_Assigned task_
Report each line of the records where "voor" occurs.

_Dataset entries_
════════

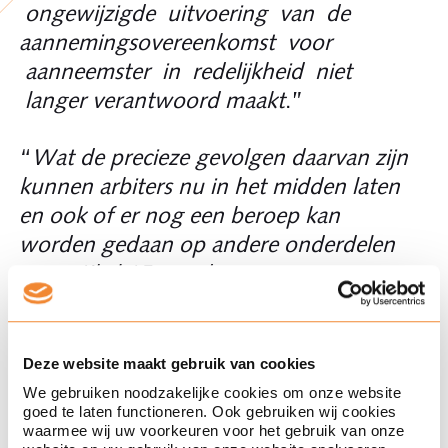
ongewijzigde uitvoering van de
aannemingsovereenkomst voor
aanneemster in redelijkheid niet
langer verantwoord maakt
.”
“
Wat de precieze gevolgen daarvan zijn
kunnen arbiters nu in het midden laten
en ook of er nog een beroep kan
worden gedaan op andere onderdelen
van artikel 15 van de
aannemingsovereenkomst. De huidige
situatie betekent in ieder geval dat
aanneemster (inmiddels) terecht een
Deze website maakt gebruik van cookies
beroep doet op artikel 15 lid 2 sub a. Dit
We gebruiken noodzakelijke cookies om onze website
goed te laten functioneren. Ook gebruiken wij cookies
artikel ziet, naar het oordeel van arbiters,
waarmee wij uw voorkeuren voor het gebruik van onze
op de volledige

════════

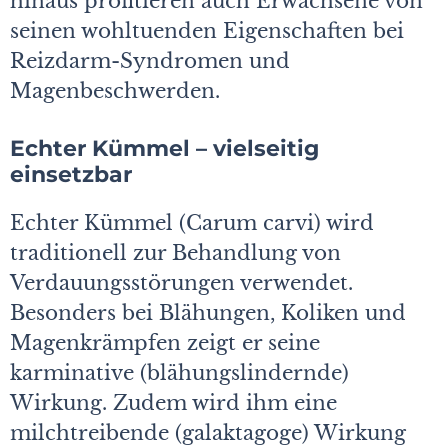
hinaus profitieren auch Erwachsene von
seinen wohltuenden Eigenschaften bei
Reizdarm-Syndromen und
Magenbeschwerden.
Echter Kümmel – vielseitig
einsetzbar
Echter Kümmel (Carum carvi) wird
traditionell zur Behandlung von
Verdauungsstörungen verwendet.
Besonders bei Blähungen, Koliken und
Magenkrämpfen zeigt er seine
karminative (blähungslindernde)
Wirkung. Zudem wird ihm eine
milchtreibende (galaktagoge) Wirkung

════════

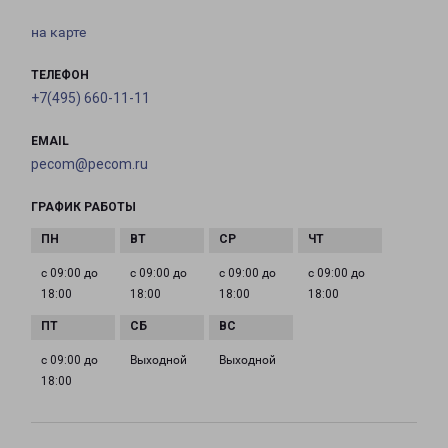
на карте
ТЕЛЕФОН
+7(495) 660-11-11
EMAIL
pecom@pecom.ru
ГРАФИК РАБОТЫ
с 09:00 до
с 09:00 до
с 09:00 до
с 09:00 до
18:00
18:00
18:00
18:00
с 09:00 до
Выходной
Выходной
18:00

════════

_Task response_
aannemingsovereenkomst voor
waarmee wij uw voorkeuren voor het gebruik van onze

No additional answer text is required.